Oil Dumping in the Pacific

by Cory Harden

Five hundred tons of oil were illegally dumped on Vanuato Island (of Survivor fame) by the cruise ship Pacific Star (P&O Australia) in November 2006. The level of environmental vandalism was called unimaginable. Apparently deep holes were dug, lined with thin plastic, and filled with oil and raw sewage. A river below the dump site is used for drinking.

An investigator filmed the dumping plus illegal drugs, underage drinking and public lewdness being condoned by staff on the Pacific Star. His tapes vanished from his cabin and he was put off the ship.
Also, a former Pacific Star employee alleges he witnessed oil dumped at sea in 2005, leaving an oil slick almost two miles long. He said it was done in a casual manner that suggested dumping was not uncommon.
The illegal Vanuato dumping cost under $200. Legal disposal would have cost $30,000. Carnival Corporation’s net profit for 2006 was $2.28 billion.

Hawai`i hosts several cruise lines Carnival, Cunard, Holland America and Princess which are part of P&O’s parent company, Carnival Corporation.

What Can You Do?

Boycott sailing and servicing Carnival, Cunard, Holland America and Princess in Hawai`i … elsewhere boycott the other Carnival Corporation lines: Costa, Ocean Village, P&O, P&O Australia, Seabourn, Seetours/Aida, Swan Hellenic, Windstar.

Complain to Carnival Corporation (305) 599-2600.

Report dumping. You may receive thousands of dollars in reward money. Contact Cory Harden, PO Box 10265, Hilo, Hawai`i 96721, <mh@interpac.net> or (808) 968-8965.

Support the national Clean Cruise Ship Act via <http://www.congress.org>.


By Cory Harden

Disturbing reports: mysterious slime, hard to wash off the skin, began appearing in Keaukaha waters a year and a half ago. A long white trail, persisting despite wave action, was seen behind the Pride of Aloha from Honoli`i this month. Shredded plastic was seen on Kona shores last month. We suspect cruise ships are dumping – help us prove it!

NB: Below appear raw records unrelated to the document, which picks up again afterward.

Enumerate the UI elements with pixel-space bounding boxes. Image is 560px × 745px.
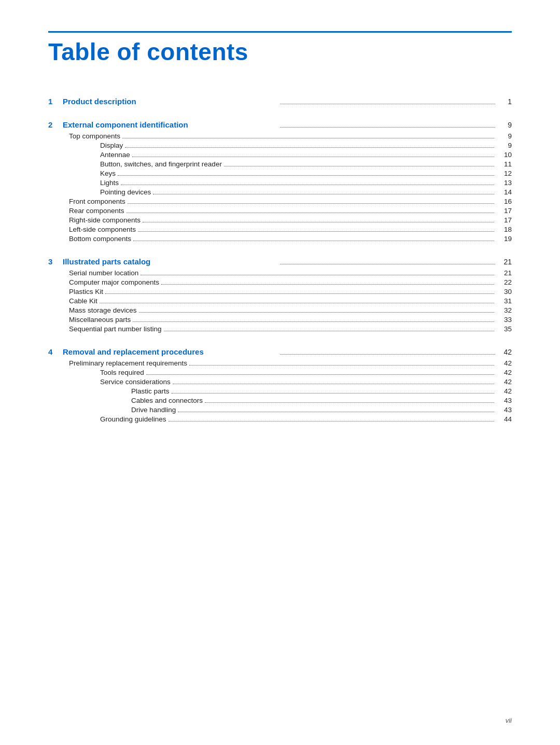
chapter-4-title: Removal and replacement procedures [63,347,278,356]
chapter-4-item-2-dots [146,374,494,375]
chapter-2-item-10: Right-side components17 [48,216,512,224]
chapter-2-item-11-page: 18 [496,226,512,233]
chapter-2-item-2-title: Display [100,142,123,149]
chapter-4-item-2-page: 42 [496,369,512,376]
chapter-3-item-6-title: Miscellaneous parts [69,316,131,324]
chapter-3-item-2-title: Computer major components [69,278,159,286]
chapter-2-item-2: Display9 [48,142,512,149]
chapter-3-item-3: Plastics Kit30 [48,288,512,296]
chapter-2-item-4-page: 11 [496,160,512,168]
chapter-3-item-4-dots [100,303,494,303]
chapter-2-item-3-page: 10 [496,151,512,159]
chapter-2-item-7: Pointing devices14 [48,188,512,196]
chapter-2-item-12: Bottom components19 [48,235,512,243]
chapter-4-dots [280,354,495,355]
chapter-2-item-10-page: 17 [496,216,512,224]
chapter-4-item-2: Tools required42 [48,369,512,376]
chapter-2-item-6-dots [121,185,494,185]
chapter-1-page: 1 [497,97,512,106]
chapter-3-item-1-dots [141,275,494,275]
chapter-4-item-7-dots [169,421,494,421]
chapter-2-item-8-dots [128,203,494,204]
chapter-1-row: 1Product description1 [48,97,512,106]
chapter-2-item-5: Keys12 [48,170,512,177]
chapter-1-number: 1 [48,97,63,106]
chapter-3-page: 21 [497,258,512,266]
chapter-4-item-5: Cables and connectors43 [48,397,512,404]
page-title: Table of contents [48,38,512,66]
chapter-2-item-1-title: Top components [69,132,120,140]
chapter-4-item-5-page: 43 [496,397,512,404]
chapter-2-item-10-dots [143,222,494,222]
chapter-2-item-7-dots [153,194,494,194]
chapter-3-item-3-title: Plastics Kit [69,288,103,296]
chapter-2-item-8: Front components16 [48,198,512,205]
chapter-2-item-6-page: 13 [496,179,512,187]
chapter-3-item-5-title: Mass storage devices [69,306,137,314]
chapter-2-item-4: Button, switches, and fingerprint reader… [48,160,512,168]
chapter-2-item-9-page: 17 [496,207,512,215]
chapter-1-dots [280,104,495,104]
chapter-4-item-6: Drive handling43 [48,406,512,414]
chapter-3-item-7-dots [164,331,494,331]
chapter-3-item-7-title: Sequential part number listing [69,325,162,333]
chapter-2-item-8-page: 16 [496,198,512,205]
chapter-4-number: 4 [48,347,63,356]
chapter-section-2: 2External component identification9Top c… [48,120,512,243]
chapter-2-item-11-dots [138,231,494,232]
chapter-4-item-7-title: Grounding guidelines [100,415,166,423]
chapter-3-item-7-page: 35 [496,325,512,333]
chapter-4-item-5-title: Cables and connectors [131,397,203,404]
chapter-3-item-4: Cable Kit31 [48,297,512,305]
chapter-4-page: 42 [497,348,512,356]
chapter-2-item-5-title: Keys [100,170,116,177]
chapter-2-item-3: Antennae10 [48,151,512,159]
chapter-4-item-7-page: 44 [496,415,512,423]
chapter-4-item-1-dots [189,365,494,366]
chapter-2-item-7-title: Pointing devices [100,188,151,196]
chapter-2-item-4-title: Button, switches, and fingerprint reader [100,160,222,168]
chapter-3-item-6-dots [133,321,494,322]
chapter-2-item-10-title: Right-side components [69,216,141,224]
chapter-4-item-5-dots [205,402,494,403]
chapter-3-item-5-page: 32 [496,306,512,314]
footer-page-number: vii [506,716,512,724]
chapter-2-item-2-dots [125,147,494,148]
chapter-3-number: 3 [48,257,63,266]
chapter-2-dots [280,127,495,128]
chapter-2-item-1: Top components9 [48,132,512,140]
chapter-section-4: 4Removal and replacement procedures42Pre… [48,347,512,423]
chapter-4-item-7: Grounding guidelines44 [48,415,512,423]
chapter-2-item-12-dots [133,241,494,241]
chapter-3-item-4-title: Cable Kit [69,297,97,305]
chapter-3-item-2-page: 22 [496,278,512,286]
chapter-2-item-3-title: Antennae [100,151,130,159]
chapter-4-item-6-page: 43 [496,406,512,414]
chapter-4-item-1-title: Preliminary replacement requirements [69,359,187,367]
chapter-2-item-1-dots [122,138,494,138]
chapter-3-item-4-page: 31 [496,297,512,305]
chapter-2-number: 2 [48,120,63,129]
chapter-2-title: External component identification [63,120,278,129]
chapter-section-3: 3Illustrated parts catalog21Serial numbe… [48,257,512,333]
chapter-2-item-5-dots [118,175,494,176]
chapter-2-item-6: Lights13 [48,179,512,187]
chapter-2-item-2-page: 9 [496,142,512,149]
chapter-2-item-11-title: Left-side components [69,226,136,233]
chapter-2-item-1-page: 9 [496,132,512,140]
chapter-4-item-3-dots [173,384,494,384]
chapter-3-row: 3Illustrated parts catalog21 [48,257,512,266]
chapter-2-item-9: Rear components17 [48,207,512,215]
chapter-2-item-12-page: 19 [496,235,512,243]
chapter-3-item-6-page: 33 [496,316,512,324]
chapter-4-item-4-page: 42 [496,387,512,395]
chapter-4-item-6-title: Drive handling [131,406,176,414]
chapter-2-item-5-page: 12 [496,170,512,177]
chapter-4-item-1: Preliminary replacement requirements42 [48,359,512,367]
chapter-2-item-6-title: Lights [100,179,119,187]
chapter-4-item-2-title: Tools required [100,369,144,376]
chapter-2-page: 9 [497,121,512,129]
chapter-2-row: 2External component identification9 [48,120,512,129]
chapter-3-item-1: Serial number location21 [48,269,512,277]
chapter-3-item-1-page: 21 [496,269,512,277]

If you see trash, oil slicks or strange colors in the water, please contact KAHEA (the Hawaiian-Environmental Alliance) at www.kahea.org and fill out a short report form. They are collecting reports statewide. You may also contact me at 968-8965 ormh@interpac.net about dumping, or to help with pickets and passing out flyers.

Consider These Numbers:

1/2 – Portion of fines that may go to people who report cruise ship dumping.
3 – Number of people who picketed* the Pride of Aloha this month – Sarah Moon, Jan
Moon and me. We got lots of shakas and friendly honks from residents driving by. When I passed out flyers at shoreline areas later, most people seemed familiar with the issue and took a flyer.
17 – Number of dumping incidents in Hawai`i by cruise ships since 2003 . . . including dumping treated sewage in Penguin Bank, a protected fishing ground off Moloka`i frequented by humpback whales.
300 – Number of dumping incidents worldwide, 1993-2003 . . . including dumping oil,
garbage, hazardous waste, sewage and graywater; damaging coral reefs, and falsifying records.
$500,000 – Portion of fines awarded to a crew member who refused an order from Holland America to pump oily bilge water overboard, and reported the crime to the Coast Guard.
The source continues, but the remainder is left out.